Isaac AMR consists of GPU-accelerated AI technologies and SDKs including DeepMap, ReOpt and Metropolis. These technologies are securely orchestrated and cloud delivered with NVIDIA Fleet Command.

DeepMap Delivers Mapping Advances

NVIDIA’s recent acquisition of DeepMap brings advances in mapping for autonomous vehicles to the AMR industry as well.

AMR deployments can access the DeepMap platform’s cloud-based SDK to help accelerate robot mapping of large facilities from weeks to days, while achieving centimeter-level accuracy.

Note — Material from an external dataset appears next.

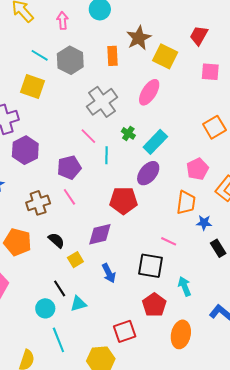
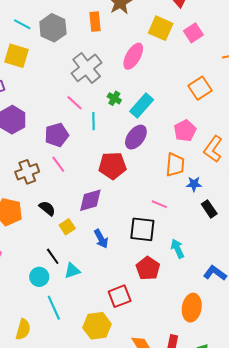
yellow square: (165, 56) -> (161, 28), moved
pink square: (210, 72) -> (193, 33), turned -36
orange ellipse: (181, 334) -> (192, 308), moved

The DeepMap Update Client enables robot maps to be updated as frequently as necessary, in real time. And the DeepMap SDK delivers layers of intelligence to maps by adding semantic understanding — so robots can identify the objects pixels represent and know if they can move one way or not. It’s also capable of addressing both indoor and outdoor map building.

As part of the Isaac AMR platform, NVIDIA DeepMap integrates with other components, such as Metropolis, ReOpt, Isaac Sim via Omniverse and more.

NVIDIA Metropolis Adds Real-Time Situational Awareness

Mapping doesn’t account for everything in these environments. And the advanced sensors onboard AMRs aren’t always sufficient to ensure safe and efficient operation.

The NVIDIA Metropolis video analytics platform meets the need for higher level real-time “outside-in” perception by providing access to cameras and sensors deployed all over the factory or warehouse floor.

With Metropolis, AMRs have access to additional layers of situational awareness on the factory floor, enabling them to avoid high-congestion areas, eliminating blind spots and enhanced visibility of both people and other AMRs. In addition, Metropolis’s pre-trained models provide a head start in customizing for site-specific needs.

ReOpt Libraries Transform Logistics 

NVIDIA ReOpt AI software libraries can be used to optimize vehicle route planning and logistics in real time, which can be applied to fleets of AMRs.

Many factors need to be considered in deciding the optimal AMR fleet size to be deployed for large, complex environments. Robot speeds, battery life, transport size and weight, and facilities layout all factor in.

Companies can simulate (using Isaac Sim) multiple AMR interactions with NVIDIA ReOpt. These can happen quickly and accurately in digital twins of environments such as warehouses. And they can be implemented before deploying robots in production as situations change, saving time and money.

And, once deployed, routes have to be continuously re-optimized to deliver the most operational efficiency. NVIDIA ReOpt provides for dynamic reoptimization of routes to a fleet of heterogeneous AMRs based on a number of constraints.

Deploying AMRs Into Production

Available on NVIDIA-Certified Systems, the Isaac AMR platform enhances the development of AI-driven logistics by providing a complete path to build industrial and human-robot simulations as well as route optimizations.

Isaac AMR Platform is built to be enterprise class and cloud ready. The NVIDIA technologies presented as part of the Isaac AMR platform can be securely deployed and managed on servers with NVIDIA Fleet Command.